Belajar Sabar
“What??… Apa??… Belajar Sabar?… Hahaha… Sabar kok perlu belajar!… Gimana sih nih orang, masa mau sabar aja harus belajar dulu…”

Baca dan simaklah paragraf pembuka di atas.
Demikianlah apa yang disebut dengan komentar, opini, atau pendapat. Akan selalu ada di dalam kehidupan kita.
Entah yang positif, yang konstruktif. Entah pun yang negatif, yang destruktif.
Saya ulangi dan saya garis-bawahi… Akan selalu ada.

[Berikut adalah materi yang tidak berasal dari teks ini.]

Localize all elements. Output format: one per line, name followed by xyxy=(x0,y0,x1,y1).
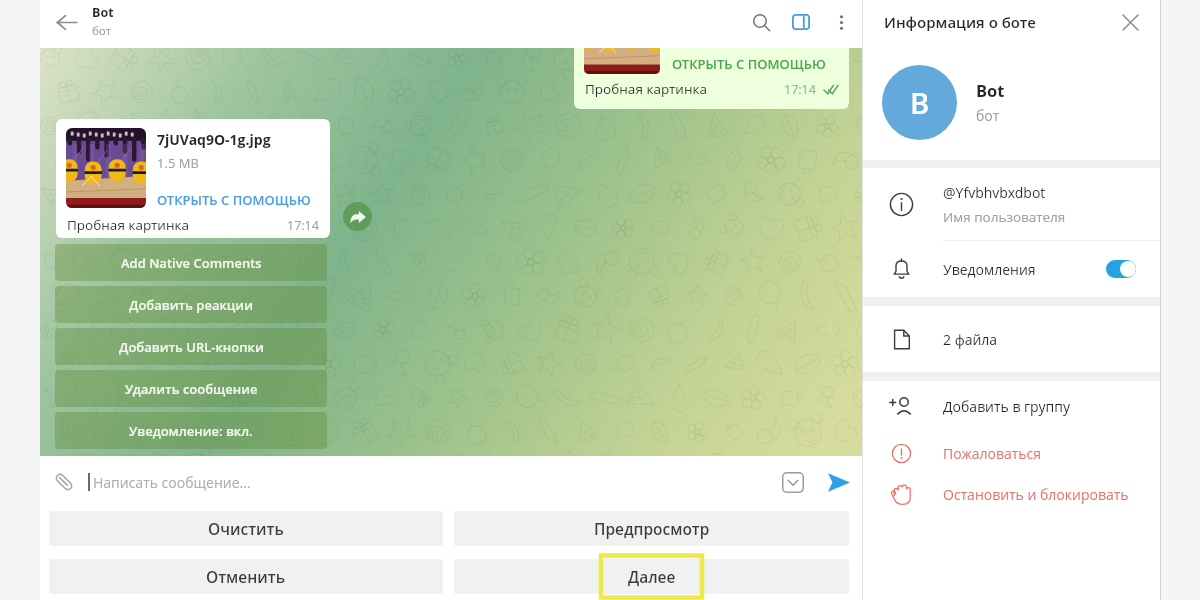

Pada suatu tulisan, karya tulis apa pun (yang berparagraf tentunya), setelah kata atau kalimat yang menjadi judul maka akan dimulailah penulisan paragraf pertama.
Jadi kesimpulannya sehubungan dengan paragraf di atas yaitu, bahwa komentar tersebut muncul bahkan hanya berdasarkan dibacanya suatu judul.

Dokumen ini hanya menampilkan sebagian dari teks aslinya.